One worries what Ms Merkel thinks could possibly replace multiculturalism. One also hopes that a German Chancellor, of all people, will be especially alive to the dangers that lurk beneath a discourse of claiming that this most difficult of modern political solutions has “utterly failed”.

October 15, 2010

Slamming the Beeb?

Posted in Conservatives, Media, Other blogs at 9:25 am by Paul Sagar

Sunny at Pickled Politics draws attention to the latest risible claims of right-wing loon tank Migration Watch.

Apparently, the UK loses £4.6bn educating the children of migrants. Except that figure looks rather shaky when you learn it includes as immigrants anybody who happened to have a foreign-born parent. (So despite having British citizenship, because my mum is French MW count my vast and on-going British education as a pay-out to immigrant families!) As if that method wasn’t bad enough, the Office of National Statistics claims not to know how MW obtained any figures on parent birth place to begin with. Further demolition can be found here.

I admit: different day, same risible nonsense from MW. What actually animates me this morning is Sunny’s gunning for the BBC over its failures to report the MW nonsense as such. Certainly, the BBC’s reporting in this instance is lamentable. And Sunny has long been drawing attention to its failures over climate change denial and its tendency to give equal space to “sceptics” when the evidence is all one way traffic in the other direction.

But I feel Sunny is too one-dimensional in his condemnation of the BBC, and picks poor strategy in response.

I’m not denying that the BBC should do better when reporting on nonsense from MW and their ilk. But let’s think about why the Beeb might fail to properly scrutinize right-wing immigration gibberish in particular. Namely, that it is currently having the squeeze put on it by the Tory party, and the threat of that squeeze  has been on-going for several years. Indeed it arguably started under Labour, when accusations that Blair and Alistair Campbell had “sexed up” the Iraq War dossier landed the Beeb in serious hot water with Number 10, with the temperature turned up by the Mail and News International.

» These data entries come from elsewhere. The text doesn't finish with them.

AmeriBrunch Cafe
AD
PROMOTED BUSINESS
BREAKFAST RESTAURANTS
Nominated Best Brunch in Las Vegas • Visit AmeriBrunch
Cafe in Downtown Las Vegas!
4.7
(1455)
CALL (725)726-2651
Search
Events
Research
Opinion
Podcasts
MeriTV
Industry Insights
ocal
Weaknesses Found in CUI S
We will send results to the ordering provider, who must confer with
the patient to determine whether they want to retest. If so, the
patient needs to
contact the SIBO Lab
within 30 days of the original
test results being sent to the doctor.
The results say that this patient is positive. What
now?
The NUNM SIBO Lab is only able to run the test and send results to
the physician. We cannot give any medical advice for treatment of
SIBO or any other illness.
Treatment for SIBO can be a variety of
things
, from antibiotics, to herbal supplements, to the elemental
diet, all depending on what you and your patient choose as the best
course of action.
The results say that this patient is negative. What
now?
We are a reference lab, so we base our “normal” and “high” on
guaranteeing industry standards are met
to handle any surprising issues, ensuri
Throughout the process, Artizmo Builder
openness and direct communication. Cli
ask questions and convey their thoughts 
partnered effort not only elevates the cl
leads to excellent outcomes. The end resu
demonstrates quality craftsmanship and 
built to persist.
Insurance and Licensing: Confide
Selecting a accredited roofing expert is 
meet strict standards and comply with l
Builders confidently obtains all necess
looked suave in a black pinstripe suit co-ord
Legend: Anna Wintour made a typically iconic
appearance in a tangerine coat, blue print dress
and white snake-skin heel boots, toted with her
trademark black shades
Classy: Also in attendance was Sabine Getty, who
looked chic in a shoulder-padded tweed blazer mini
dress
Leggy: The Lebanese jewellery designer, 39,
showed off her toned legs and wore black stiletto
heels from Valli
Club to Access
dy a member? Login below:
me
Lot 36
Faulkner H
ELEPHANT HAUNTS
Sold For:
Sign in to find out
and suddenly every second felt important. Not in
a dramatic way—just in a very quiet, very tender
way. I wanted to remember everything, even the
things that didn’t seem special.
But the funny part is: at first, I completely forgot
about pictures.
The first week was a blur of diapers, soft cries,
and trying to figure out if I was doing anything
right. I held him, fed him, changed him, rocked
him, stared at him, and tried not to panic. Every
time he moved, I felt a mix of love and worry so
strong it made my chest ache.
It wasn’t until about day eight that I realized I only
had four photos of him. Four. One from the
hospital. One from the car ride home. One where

With a ferocious Murdoch clamouring for privatisation, and a Tory party whose MPs and grass-roots broadly believe the BBC is a base-camp of socialist revolution, you can see why the news wing of the BBC might be predisposed to attempt to appease its opponents by sometimes channelling their political agendas, even if only by laziness.

Now, I think this is a bad idea. The agenda against the BBC is so deep-running that nothing will ever be good enough to halt it except full-scale demolition. My point is that the real blame lies not only, or simply, with poor journalism and poor editorial oversight, but with the entire situation in which the BBC finds itself.

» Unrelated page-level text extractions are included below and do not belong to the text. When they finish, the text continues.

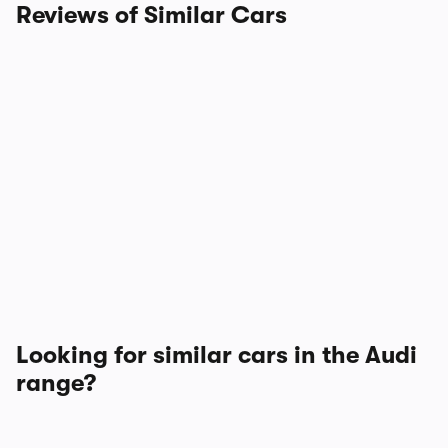
Reviews of Similar Cars
Looking for similar cars in the Audi
range?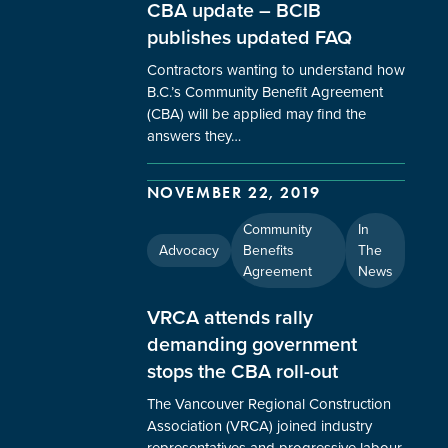
CBA update – BCIB
publishes updated FAQ
Contractors wanting to understand how
B.C.’s Community Benefit Agreement
(CBA) will be applied may find the
answers they…
NOVEMBER 22, 2019
Community
In
Advocacy
Benefits
The
Agreement
News
VRCA attends rally
demanding government
stops the CBA roll-out
The Vancouver Regional Construction
Association (VRCA) joined industry
representatives and progressive labour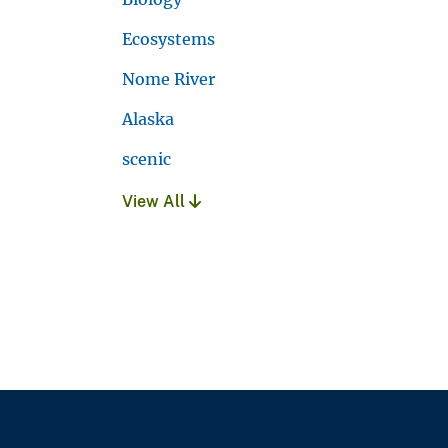
Ecosystems
Nome River
Alaska
scenic
View All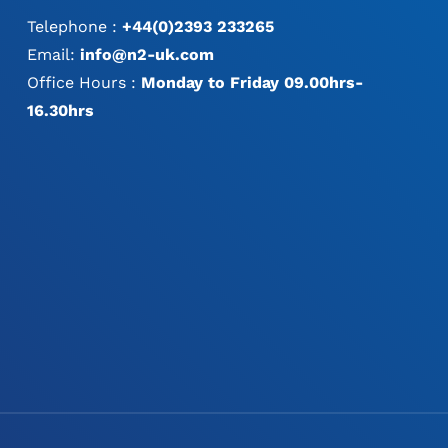
Telephone :
+44(0)2393 233265
Email:
info@n2-uk.com
Office Hours :
Monday to Friday 09.00hrs-
16.30hrs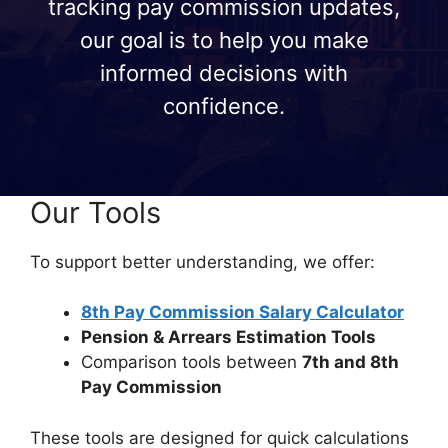
tracking pay commission updates,
our goal is to help you make
informed decisions with
confidence.
Our Tools
To support better understanding, we offer:
8th Pay Commission Salary Calculator
Pension & Arrears Estimation Tools
Comparison tools between
7th and 8th
Pay Commission
These tools are designed for quick calculations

Correspondingly, I find Sunny’s outraged condemnations – “The BBC’s reporting has become a joke”; “you wouldn’t get the BBC report pointing that out either, because they can’t actually be bothered to ask some basic questions.” – frustrating. All the blame is laid at the BBC’s door, and they are correspondingly slammed from the left as well as the right. (I won’t even get into Sunny’s long-running claim that the BBC is a “right wing” media institution, a claim I find to be based on the mirror-image cognitive bias which motivates right-wing criticism that the Beeb is a communist bastion).

I just can’t see this strategy of slamming the Beeb as incompetent being helpful. When institutions – like people – come under attack, they tend to hunker down, take cover and put up the defences. Reform often does not follow, because self-protection takes priority.

Whatever its failings, the BBC is still a far better news and broadcast institution than anything that will replace it should the free-market Murdochites get their way. It would be much better if leftists put their energy into exposing the hypocrisies of other far more scurrilous media outlets, and of the risible “think” tanks like MW (and puppet campaign groups like The Tax Payers’ Alliance) than slamming the BBC, without thinking about why the BBC ends up making the bad calls it sometimes does.